In this article we will review how you can implement Continuous Verification during an application deployment pipeline onto AWS EC2.
We will use Cloudbees running on GKE with checks into CloudHealth and VMware Secure State.
Implementing Continuous Verification with Cloudbees
The implementation of Continuous Verification into an application deployment pipeline is straight forward. In this implementation we will use:
-
terraform to deploy the application into AWS
-
Cloudhealth by VMware to check the budget before deployment
-
VMware Secure State to check the security posture post deployment
Here is the pipeline:
Each one of the verification stages uses logic that is run via a Python script being executed via the Jenkinsfile.

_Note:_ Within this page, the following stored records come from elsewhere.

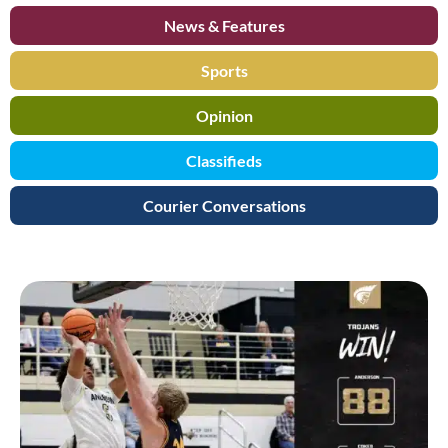
News & Features
Sports
Opinion
Classifieds
Courier Conversations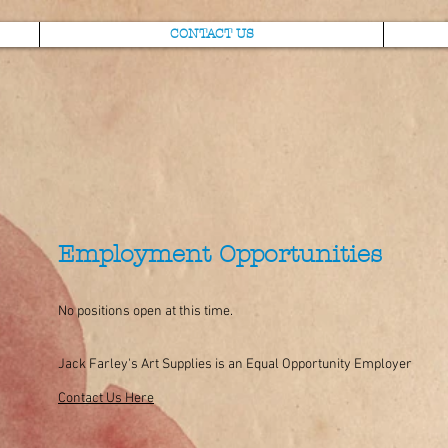
CONTACT US
Employment Opportunities
No positions open at this time.
Jack Farley's Art Supplies is an Equal Opportunity Employer
Contact Us Here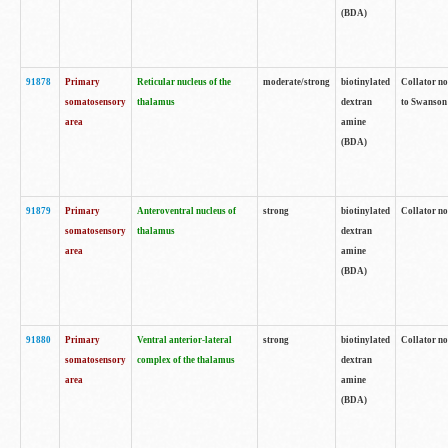
(BDA)
91878
Primary
Reticular nucleus of the
moderate/strong
biotinylated
Collator no
somatosensory
thalamus
dextran
to Swanson 
area
amine
(BDA)
91879
Primary
Anteroventral nucleus of
strong
biotinylated
Collator no
somatosensory
thalamus
dextran
area
amine
(BDA)
91880
Primary
Ventral anterior-lateral
strong
biotinylated
Collator no
somatosensory
complex of the thalamus
dextran
area
amine
(BDA)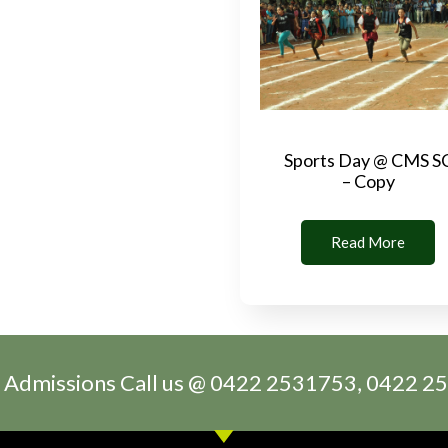
Sports Day @ CMS S
– Copy
Read More
 Admissions Call us @ 0422 2531753, 0422 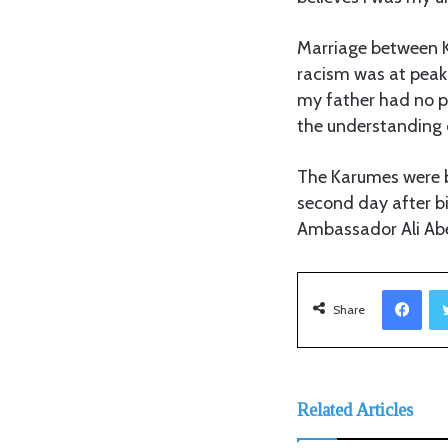
Marriage between K
racism was at peak;
my father had no p
the understanding 
The Karumes were b
second day after b
Ambassador Ali Abe
Facebook
Share
Related Articles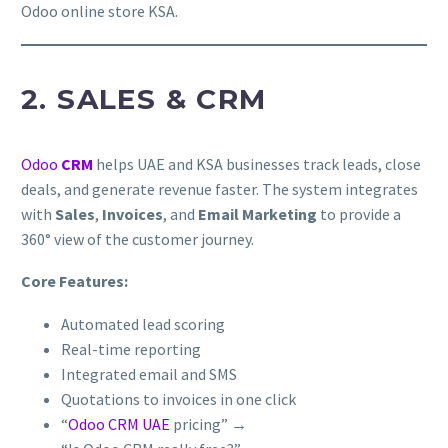
Odoo online store KSA.
2. SALES & CRM
Odoo
CRM
helps UAE and KSA businesses track leads, close
deals, and generate revenue faster. The system integrates
with
Sales
,
Invoices
, and
Email Marketing
to provide a
360° view of the customer journey.
Core Features:
Automated lead scoring
Real-time reporting
Integrated email and SMS
Quotations to invoices in one click
“
Odoo CRM UAE
pricing” →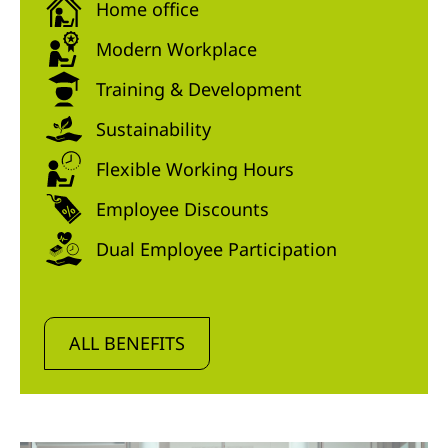
Home office
Modern Workplace
Training & Development
Sustainability
Flexible Working Hours
Employee Discounts
Dual Employee Participation
ALL BENEFITS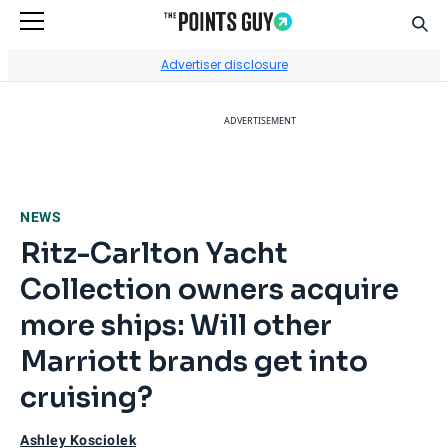
Sear
Go to Home Page
Advertiser disclosure
ADVERTISEMENT
NEWS
Ritz-Carlton Yacht
Collection owners acquire
more ships: Will other
Marriott brands get into
cruising?
Ashley Kosciolek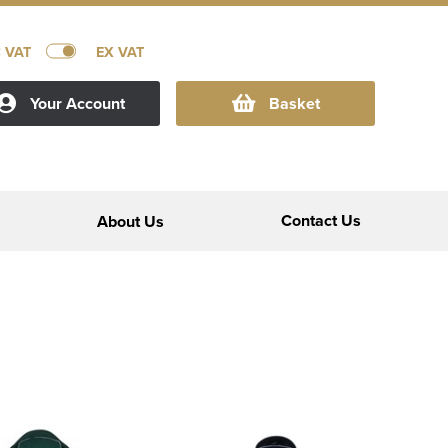
C VAT
EX VAT
Your Account
Basket
Contact Us
About Us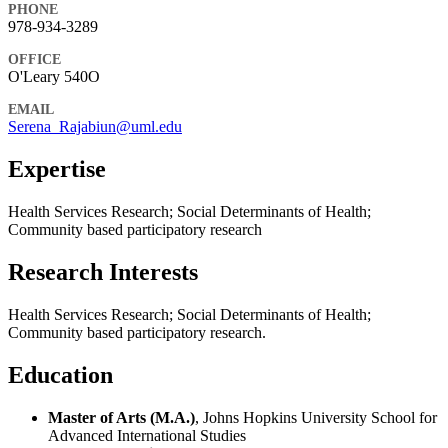
PHONE
978-934-3289
OFFICE
O'Leary 540O
EMAIL
Serena_Rajabiun@uml.edu
Expertise
Health Services Research; Social Determinants of Health;
Community based participatory research
Research Interests
Health Services Research; Social Determinants of Health;
Community based participatory research.
Education
Master of Arts (M.A.)
, Johns Hopkins University School for
Advanced International Studies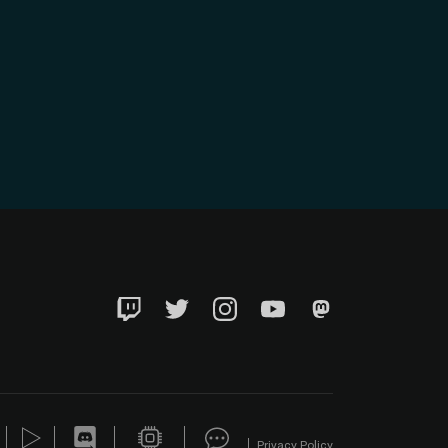
Twitch
Twitter
Instagram
YouTube
Mastadon
Privacy Policy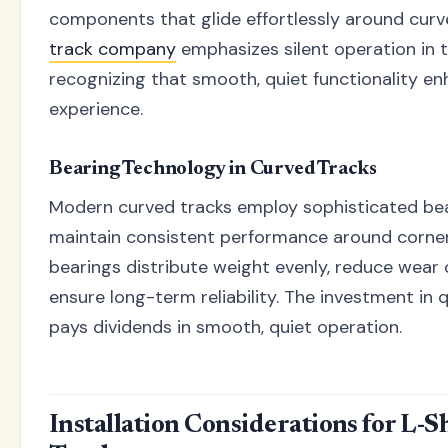
components that glide effortlessly around curv
track company
emphasizes silent operation in t
recognizing that smooth, quiet functionality en
experience.
Bearing Technology in Curved Tracks
Modern curved tracks employ sophisticated be
maintain consistent performance around corner
bearings distribute weight evenly, reduce wear 
ensure long-term reliability. The investment in 
pays dividends in smooth, quiet operation.
Installation Considerations for L-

By using either Python based scripts or docker containers with these scripts, you can embed these checks into any pipeline.
The additional component that we will use is a “policy” file that defines the limitations of the checks. These “policy” files define the SLA that the deployment needs to meet.

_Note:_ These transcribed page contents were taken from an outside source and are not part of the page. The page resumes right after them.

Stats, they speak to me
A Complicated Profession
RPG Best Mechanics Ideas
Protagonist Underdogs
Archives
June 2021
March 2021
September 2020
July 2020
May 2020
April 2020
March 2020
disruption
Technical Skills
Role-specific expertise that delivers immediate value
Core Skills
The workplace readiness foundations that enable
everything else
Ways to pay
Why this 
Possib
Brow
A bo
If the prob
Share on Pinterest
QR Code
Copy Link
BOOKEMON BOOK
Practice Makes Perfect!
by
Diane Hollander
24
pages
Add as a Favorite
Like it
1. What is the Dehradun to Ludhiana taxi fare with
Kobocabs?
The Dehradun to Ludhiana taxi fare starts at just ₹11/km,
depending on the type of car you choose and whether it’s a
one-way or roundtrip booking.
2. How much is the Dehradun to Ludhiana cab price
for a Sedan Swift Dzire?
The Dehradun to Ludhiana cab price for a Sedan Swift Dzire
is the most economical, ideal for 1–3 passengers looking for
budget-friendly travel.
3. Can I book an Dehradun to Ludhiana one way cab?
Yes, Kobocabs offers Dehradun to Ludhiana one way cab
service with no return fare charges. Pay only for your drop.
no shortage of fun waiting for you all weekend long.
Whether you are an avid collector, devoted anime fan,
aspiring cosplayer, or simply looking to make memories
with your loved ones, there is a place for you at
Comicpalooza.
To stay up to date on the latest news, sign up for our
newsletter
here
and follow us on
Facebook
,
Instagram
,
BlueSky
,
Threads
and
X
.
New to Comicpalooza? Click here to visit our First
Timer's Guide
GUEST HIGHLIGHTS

The output of the logic checks our pipeline essentially determines if the pipeline proceeds or stops. However, there are additional steps that can be taken (not shown in this blog):
- A Jira ticket can be opened to have an Ops person alerted
- An approval process can be created to override the logic
- etc
Essentially you can add anything you need in any logic, any actions at any point in this pipeline. It’s all about ensuring post deployment remediation work is minimized.
Budget Check
Budget check is done by making an API call into CloudHealth by VMware. We are checking how much money we have spent on this particular project this month. We’re checking that number against our known budget number. Depending on this outcome, we’re writing a boolean variable into Jenkins.
This allows us to pass variables between stages to either pass / fail the pipeline based on the Boolean parameter value set. In this instance, if we have an overage, then we do not want the deploy stage to run.
Cluster deployment
Next, we will use Terraform to deploy our application. This is as easy as running some code from our pipeline to install the Terraform dependencies and then running the commands to deploy the Terraform. This demo we have setup has 2 different sets of files. The initial Terraform deploy, which is flawed on purpose, and then the correct Terraform files. This allows us to simulate a security issue, then deploy the correct version. The Terraform files and repo can be found here.
Security Check
Now that the application has been deployed, we need to ensure the deployment is “clean”. Checking for violations is exactly like our budget stage, but it checks the previously deployed infrastructure for violations using VMware Secure State. This allows us to make sure that the infrastructure we deployed has the correct security measures in place. If this is not the case, then we want to fail the pipeline.
This is done in the same way by implementing another Boolean check into the re-deploy stage. This way we can check the variable that our python scripts wrote to verify if we should or should not continue operations in the pipeline.
Conclusion
As we’ve shown you, it’s fairly easy to add control points into the pipeline. Jenkins allows you to easily. While we showed budget (with Cloudhealth by VMware) and security (with VMware Secure State) you can add other bits into the pipeline such as:
- Checking the performance of the app in a staging environment before it proceeds to production
- Checking for AWS service authorization before the application gets deployed.
- Etc
Hopefully you find this framework useful to improve your operations process.